Interview Resume & Behavioral

At VGS you reduced AWS spend by 25% - what specifically did you change and how did you avoid hurting reliability?

Resume & Behavioral · Basic level

Answer

I approach cost optimization as reliability-aware engineering, not blind cutting. I first build visibility by service, account, tag, environment, and usage pattern, then identify over-provisioned compute, idle resources, storage growth, data transfer, NAT costs, and commitment opportunities. Any change must preserve SLOs and headroom, so I validate with utilization data, load testing, canaries, and post-change monitoring.

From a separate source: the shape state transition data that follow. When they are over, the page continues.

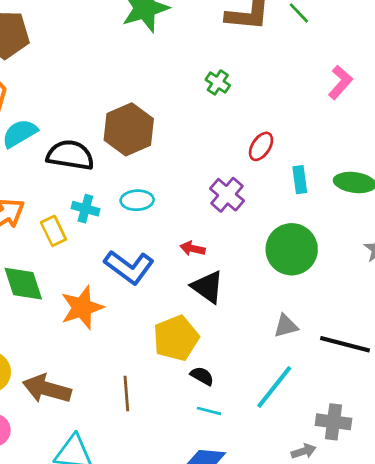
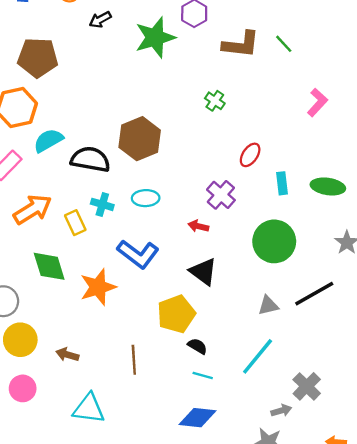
red arrow: (193, 249) -> (198, 226), moved
black line: (345, 344) -> (314, 294), moved, turned -45
brown arrow: (47, 389) -> (67, 355), size x0.6
gray cross: (333, 422) -> (307, 386), turned 36

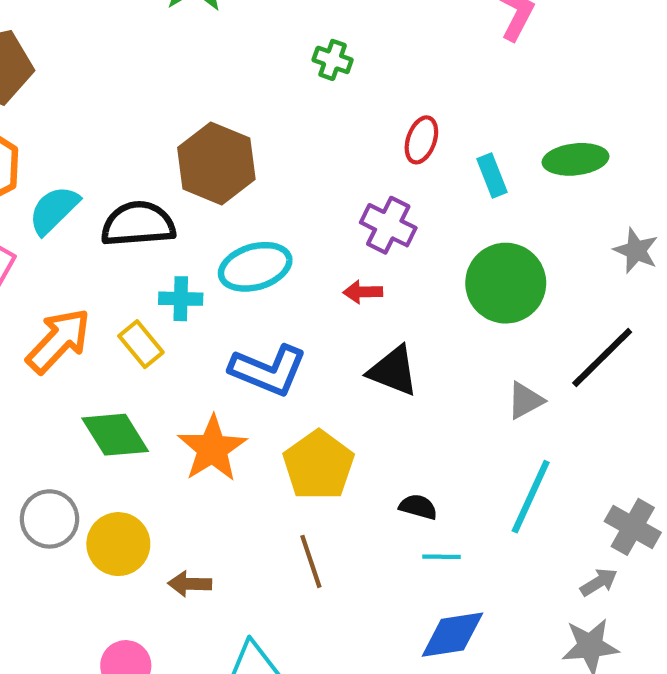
cyan ellipse: (146, 198) -> (255, 267), size x1.4
yellow pentagon: (176, 314) -> (319, 465), moved
yellow circle: (20, 340) -> (118, 544), moved

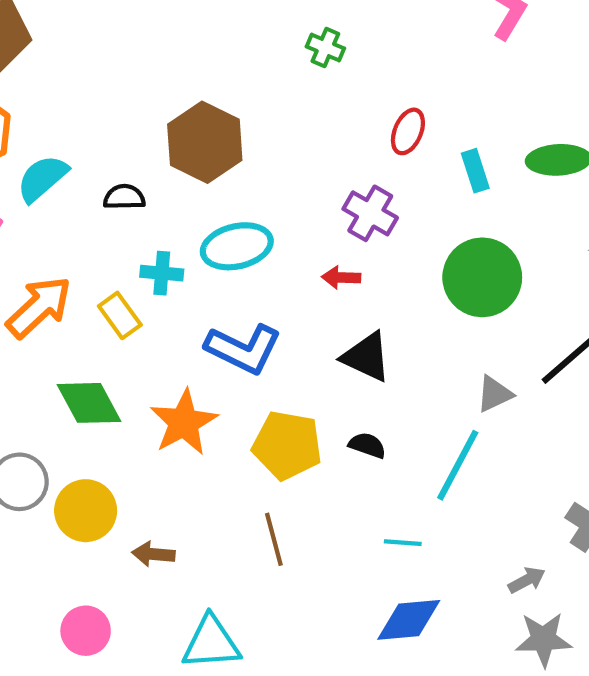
black semicircle: (138, 224) -> (124, 197), size x0.6
yellow pentagon: (319, 465) -> (287, 445), turned -30
cyan line: (531, 497) -> (458, 465), moved
black semicircle: (418, 507) -> (367, 445), moved
gray arrow: (599, 582) -> (527, 580), moved

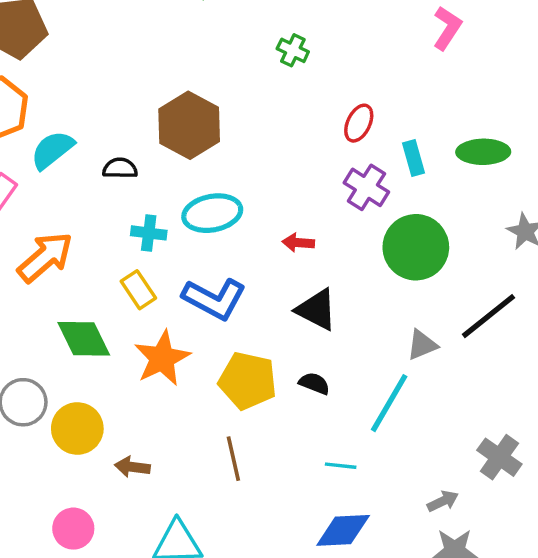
purple cross: (370, 213) -> (366, 187), moved
yellow rectangle: (120, 315) -> (138, 290), moved

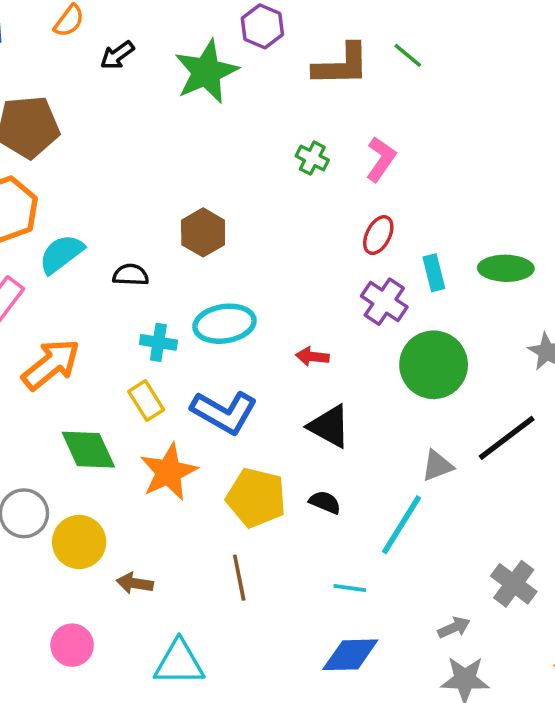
pink L-shape: (447, 28) -> (381, 159), moved
brown hexagon: (189, 125) -> (203, 232), size x0.7

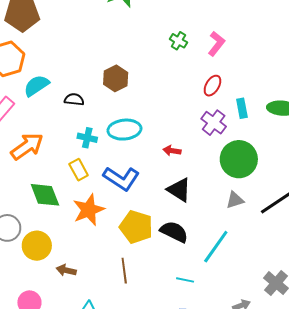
gray triangle: (437, 466) -> (235, 200), moved
black semicircle: (325, 502) -> (174, 232), size x1.6

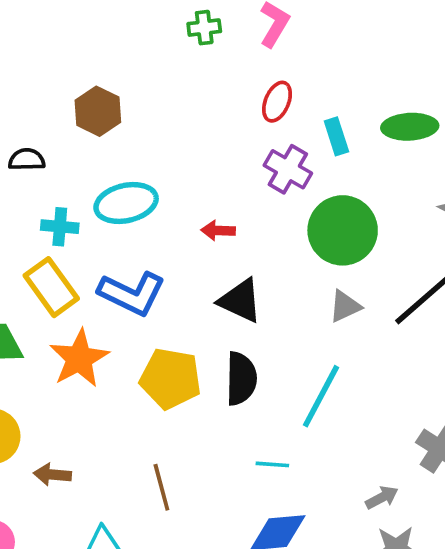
green cross: (178, 41) -> (204, 28), turned -30
yellow rectangle: (79, 170) -> (51, 287), size x1.4
black semicircle: (174, 232) -> (241, 379), turned 72
brown line: (124, 271) -> (161, 487), moved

Cost savings are valuable only if they do not create fragility.

Technical explanation

Cost and reliability must be evaluated together: a cheaper system that misses SLOs is not a win.

Common levers include rightsizing, autoscaling, non-production schedules, storage lifecycle, data-transfer reduction, and Savings Plans/Reserved Instances for stable usage.

Measure before/after with spend, utilization, latency, saturation, error rate, incident count, and rollback readiness.

Hands-on example

1. Rank top spend drivers by service/team/environment and validate tags.

2. For a high-cost service, review 30-90 days of CPU, memory, network, p95/p99 latency, request volume, and scaling events.

3. Test rightsizing or autoscaling in staging/canary, then roll out gradually with dashboards and rollback.

4. Report monthly savings alongside reliability metrics so leadership sees both value and safety.